Jews remind Vatican of darker side of Pius XII anniversary
Just as the Vatican is gearing up to commemorate the 50th anniversary of the death of Pope Pius XII, two Jews have spoken out to recall the darker side of his papacy. Their tone is neither shrill nor polemical, unlike many articles and books that have appeared over the years accusing Pius of being “Hitler’s Pope” and not doing enough to save Jews from the Holocaust. They do not seem keen to pick an argument with the Vatican just as it is preparing to hold what may be its most open defence of the controversial pontiff. But they raise difficult questions that remain even after Pope Benedict insisted his predecessor “spared no effort” to save Jews during World War Two.
Rabbi Shear-Yashuv Cohen (photo above), the first Jew to address a Vatican synod, told the Roman Catholic bishops there that Jews “cannot forget the sad and painful fact of how many, including great religious leaders, didn’t raise their voice in the effort to save our brethren but chose to keep silent and helped secretly. We cannot forgive and forget it and we hope that you understand.”

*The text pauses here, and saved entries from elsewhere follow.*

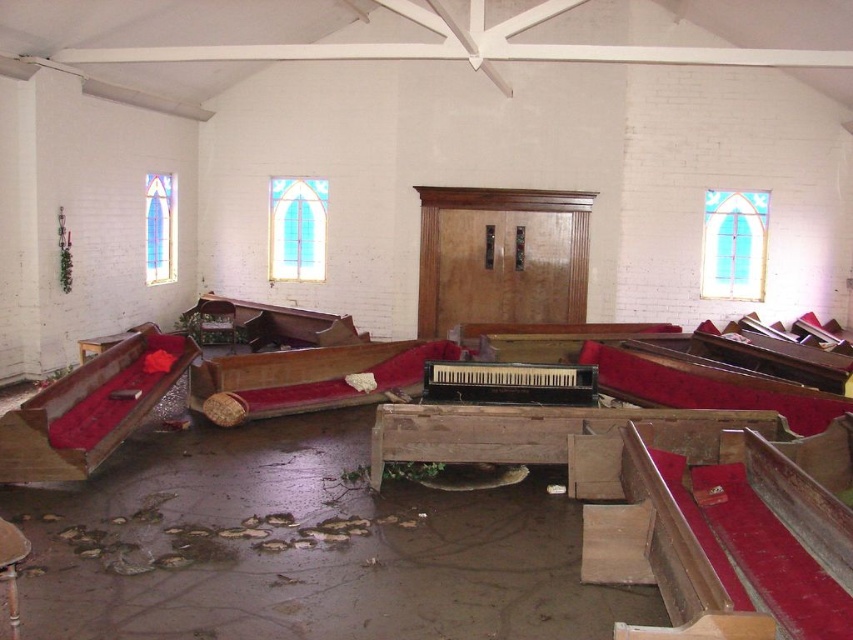 Question: Can you confirm if wooden polished bench at left is positioned above white painted wood beam at upper center?

Choices:
 (A) no
 (B) yes

Answer: (A)

Question: Does wooden polished bench at left appear on the right side of white painted wood beam at upper center?

Choices:
 (A) yes
 (B) no

Answer: (B)

Question: Among these objects, which one is farthest from the camera?

Choices:
 (A) white painted wood beam at upper center
 (B) wooden polished bench at left

Answer: (A)

Question: Can you confirm if wooden polished bench at left is positioned below white painted wood beam at upper center?

Choices:
 (A) yes
 (B) no

Answer: (A)

Question: Which of the following is the closest to the observer?

Choices:
 (A) (138, 396)
 (B) (596, 49)

Answer: (A)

The chief rabbi of Haifa in Israel, 80, was less diplomatic a few hours earlier in an interview with our Vatican correspondent Phil Pullella: “We feel that the late pope (Pius) should have spoken up much more strongly than he did … He may have helped in secrecy many of the victims and many of the refugees but the question is ‘could he have raised his voice and would it have helped or not?’ …
“We, as the victims, feel yes. I am not empowered by the families of the millions of deceased to say ‘we forget, we forgive … I have to make it very clear that we, the rabbis, the leadership of the Jewish people, cannot as long as the survivors still feel painful agree that this leader of the Church in a time of crisis should be honored now. It is not our decision. It pains us. We are sorry it is being done.”

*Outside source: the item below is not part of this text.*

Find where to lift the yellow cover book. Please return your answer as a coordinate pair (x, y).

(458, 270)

Cohen said only God knows if Pius spoke out enough against the Holocaust: “God is the judge … he knows the truth.”
Yehuda Bauer, professor emeritus of Holocaust studies at Hebrew University, prefaced his remarks in The Tablet by saying he was a non-religious Jew just trying to reflect historical reality as best he could. He lamented the fact that Vatican archives for the wartime period are still not open and said Benedict offered no new documentary evidence to back up his claim that Pius had spared no effort to save Jews. “Until the archives are opened, no objective view can emerge,” he said.
“Could he have ‘saved the Jews’? I do not think so. The Vatican was isolated,” Bauer continued. “But it is not a matter of practical politics – the Pope was, in his own eyes, as God’s vicar on earth, responsible not only for Catholics, but for all humans. The Pope’s failure was moral and theological, not practical. A public statement would not have changed the fate of the Jews, who were being totally annihilated everywhere the Nazis could find them. Had he spoken out in public, he would probably not have saved a single Jew, but he might conceivably have saved his soul – according to the belief system he genuinely believed in.”
Pope Benedict will celebrate mass in honour of Pius on Thursday and the Vatican will open a photo exhibition about him on October 21. Since he has suspended the synod for the mass and invited all bishops to attend it, Benedict might make a major announcement, for example that he would soon beatify Pius. I wonder if Benedict or other Vatican officials will produce any new documentary evidence or any new moral arguments to answer the criticisms these two men have made.